Hi, I am trying to help a labmate who is using DiffBind to do a PCA analysis on some ATAC-seq data that she generated. I have experience with PCA but not with this specific software. How can we retrieve the PCA loadings/eigenvalues for each individual for each PC? I am used to using other PCA tools that allow you to retried the spreadsheet of loadings/eigenvalues in addition to plotting PC's 1-10 against each other. As far as I can tell DiffBind allows you to plot PC1, PC2, and PC3 against each other but does not provide the actual numbers, nor does it provide access to any further PC's. Any help with this would be greatly appreciated.
Wanted to do something similar and indeed was unable to find PCA loadings. However I did find that plotting dba.plotPCA(dba, DBA_ID) and dba.plotPCA(dba, DBA_TREATMENT) (so by sample ID and treatment group, respectively), I was able to see which sample corresponds to which in the treatment PCA plot. So not exact eigenvalues as you wanted, but you can at least get an idea of which samples cluster together/away from each other which is all I was trying to do at the end of the day.
DiffBind does allow any components to be plotted again any other components by specifying which components to plot using components= when calling dba.plotPCA() (the default is components=1:3 but this may be changed by the user).
There is no way to directly retrieve the computed PCA data. You can retrieve the underlying read count data (normalized by default) using dba.peakset() with bRetrieve=TRUE and run a PCA on that.
Thanks Rory!! In future versions of the software it might be helpful to be able to retrieve the computed PCA data, but this will work. :) Thanks for your quick response!!
Note that by default DiffBind does PCA using log2() values.
I should also mention that if you are looking to get the counts for differentially bound sites only, you can call dba.report() with bCounts=TRUE and form a matrix with the count metadata columns.
For my dataset, I have a hard time to reproduce the result from dba.plotPCA(dba), but the proportion of variance is way off ( 17% from dba.plotPCA vs 76% from the following code for PC1). I try different score but the % remain similar. Also the x and y-axis scale are different too (screenshot attached).

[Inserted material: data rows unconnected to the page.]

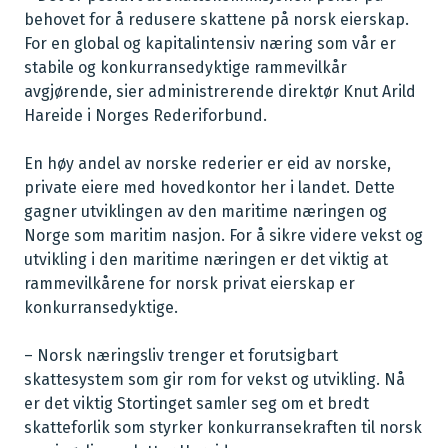
behovet for å redusere skattene på norsk eierskap.
For en global og kapitalintensiv næring som vår er
stabile og konkurransedyktige rammevilkår
avgjørende, sier administrerende direktør Knut Arild
Hareide i Norges Rederiforbund.
En høy andel av norske rederier er eid av norske,
private eiere med hovedkontor her i landet. Dette
gagner utviklingen av den maritime næringen og
Norge som maritim nasjon. For å sikre videre vekst og
utvikling i den maritime næringen er det viktig at
rammevilkårene for norsk privat eierskap er
konkurransedyktige.
– Norsk næringsliv trenger et forutsigbart
skattesystem som gir rom for vekst og utvikling. Nå
er det viktig Stortinget samler seg om et bredt
skatteforlik som styrker konkurransekraften til norsk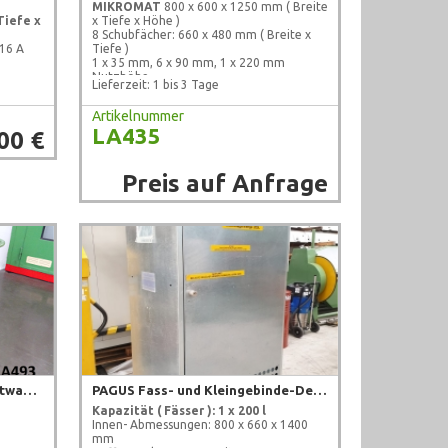
MIKROMAT
800 x 600 x 1250 mm ( Breite
Tiefe x
x Tiefe x Höhe )
8 Schubfächer: 660 x 480 mm ( Breite x
16 A
Tiefe )
1 x 35 mm, 6 x 90 mm, 1 x 220 mm
Nutzhöhe
Lieferzeit: 1 bis 3 Tage
Werkzeugschrank
gebraucht, geprüft !
Artikelnummer
LA435
00 €
Preis auf Anfrage
BEDRUNKA + HIRTH Werkstattwagen mit Schubfächern
PAGUS Fass- und Kleingebinde-Depot
Kapazität ( Fässer ): 1 x 200 l
Innen- Abmessungen: 800 x 660 x 1400
mm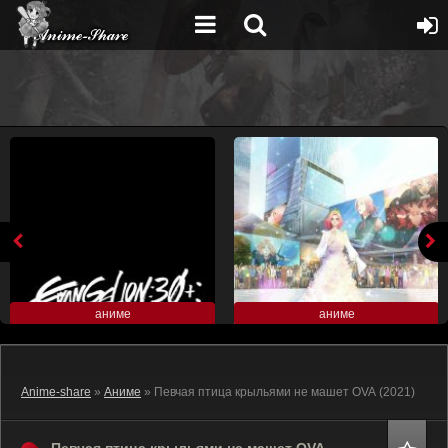
аниме
аниме
Anime-share
»
Аниме
» Певчая птица крыльями не машет OVA (2021)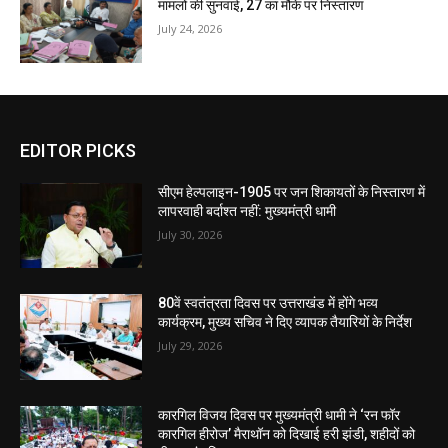
मामलों की सुनवाई, 27 का मौके पर निस्तारण
July 24, 2026
EDITOR PICKS
सीएम हेल्पलाइन-1905 पर जन शिकायतों के निस्तारण में
लापरवाही बर्दाश्त नहीं: मुख्यमंत्री धामी
July 30, 2026
80वें स्वतंत्रता दिवस पर उत्तराखंड में होंगे भव्य
कार्यक्रम, मुख्य सचिव ने दिए व्यापक तैयारियों के निर्देश
July 29, 2026
कारगिल विजय दिवस पर मुख्यमंत्री धामी ने ‘रन फॉर
कारगिल हीरोज’ मैराथॉन को दिखाई हरी झंडी, शहीदों को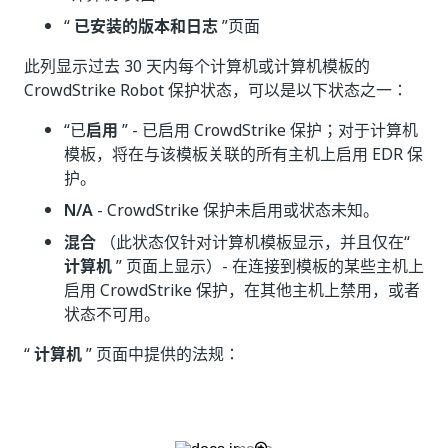
“
已安装的版本和日志
”页面
此列显示过去 30 天内每个计算机或计算机模板的
CrowdStrike Robot 保护状态，可以是以下状态之一：
“已
启用
” - 已启用 CrowdStrike 保护；对于计算机
模板，将在与该模板关联的所有主机上启用 EDR 保
护。
N/A
- CrowdStrike 保护未启用或状态未知。
混合
（此状态仅针对计算机模板显示，并且仅在“
计算机
” 页面上显示）- 在连接到模板的某些主机上
启用 CrowdStrike 保护，在其他主机上禁用，或者
状态不可用。
“
计算机
” 页面中提供的法规：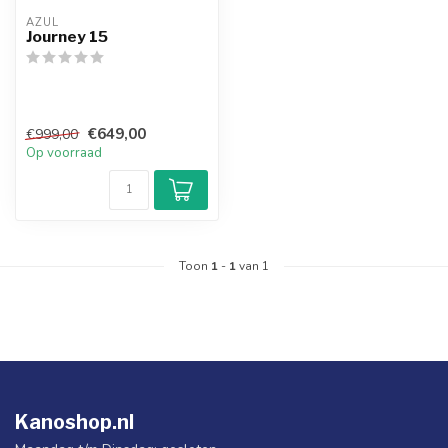
AZUL
Journey 15
€649,00
€999,00
Op voorraad
Toon
1
-
1
van 1
Kanoshop.nl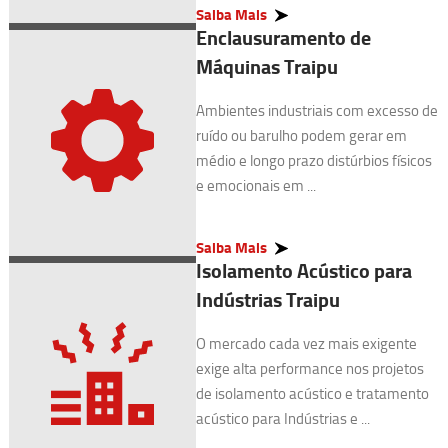
Saiba Mais
Enclausuramento de
Máquinas Traipu
Ambientes industriais com excesso de
ruído ou barulho podem gerar em
médio e longo prazo distúrbios físicos
e emocionais em ...
Saiba Mais
Isolamento Acústico para
Indústrias Traipu
O mercado cada vez mais exigente
exige alta performance nos projetos
de isolamento acústico e tratamento
acústico para Indústrias e ...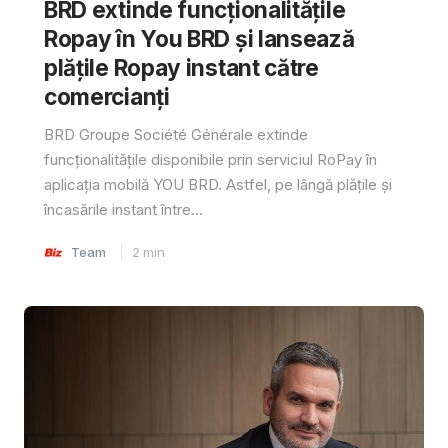
BRD extinde funcționalitățile
Ropay în You BRD și lansează
plățile Ropay instant către
comercianți
BRD Groupe Société Générale extinde
funcționalitățile disponibile prin serviciul RoPay în
aplicația mobilă YOU BRD. Astfel, pe lângă plățile și
încasările instant între...
Team
2
min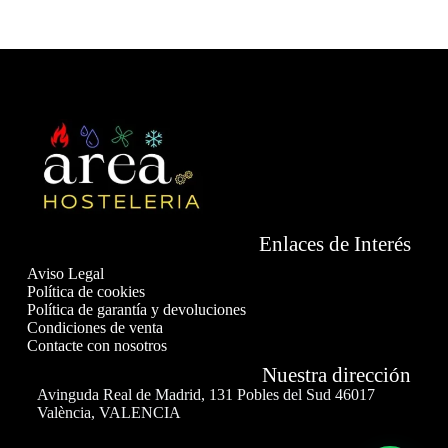
Enlaces de Interés
Aviso Legal
Política de cookies
Política de garantía y devoluciones
Condiciones de venta
Contacte con nosotros
Nuestra dirección
Avinguda Real de Madrid, 131 Pobles del Sud 46017
València, VALENCIA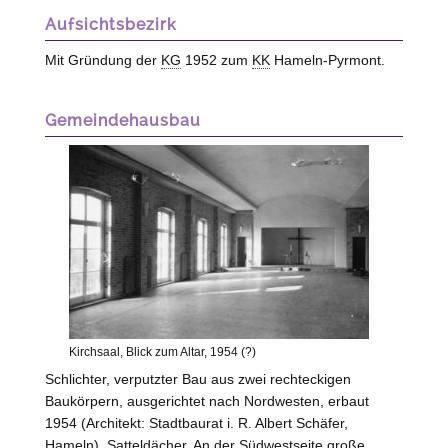
Aufsichtsbezirk
Mit Gründung der
KG
1952 zum
KK
Hameln-Pyrmont.
Gemeindehausbau
Kirchsaal, Blick zum Altar, 1954 (?)
Schlichter, verputzter Bau aus zwei rechteckigen
Baukörpern, ausgerichtet nach Nordwesten, erbaut
1954 (Architekt: Stadtbaurat i. R. Albert Schäfer,
Hameln
). Satteldächer. An der Südwestseite große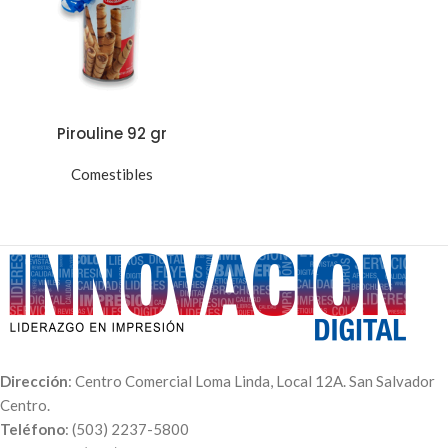
Pirouline 92 gr
Comestibles
Dirección
: Centro Comercial Loma Linda, Local 12A. San Salvador
Centro.
Teléfono
: (503) 2237-5800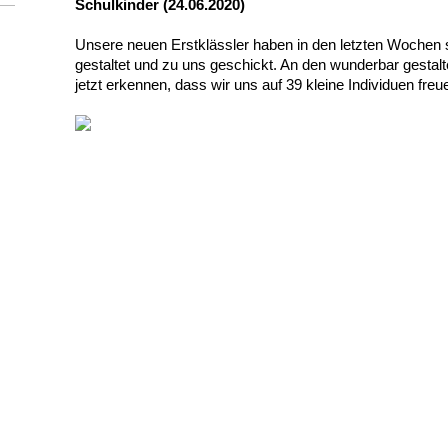
Schulkinder (24.06.2020)
Unsere neuen Erstklässler haben in den letzten Wochen 
gestaltet und zu uns geschickt. An den wunderbar gestalte
jetzt erkennen, dass wir uns auf 39 kleine Individuen freu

Also, following the instruction from an older post:
Wanted to do something similar and indeed was unable to find PCA loadings. However I did find that plotting dba.plotPCA(dba, DBA_ID) and dba.plotPCA(dba, DBA_TREATMENT) (so by sample ID and treatment group, respectively), I was able to see which sample corresponds to which in the treatment PCA plot. So not exact eigenvalues as you wanted, but you can at least get an idea of which samples cluster together/away from each other which is all I was trying to do at the end of the day.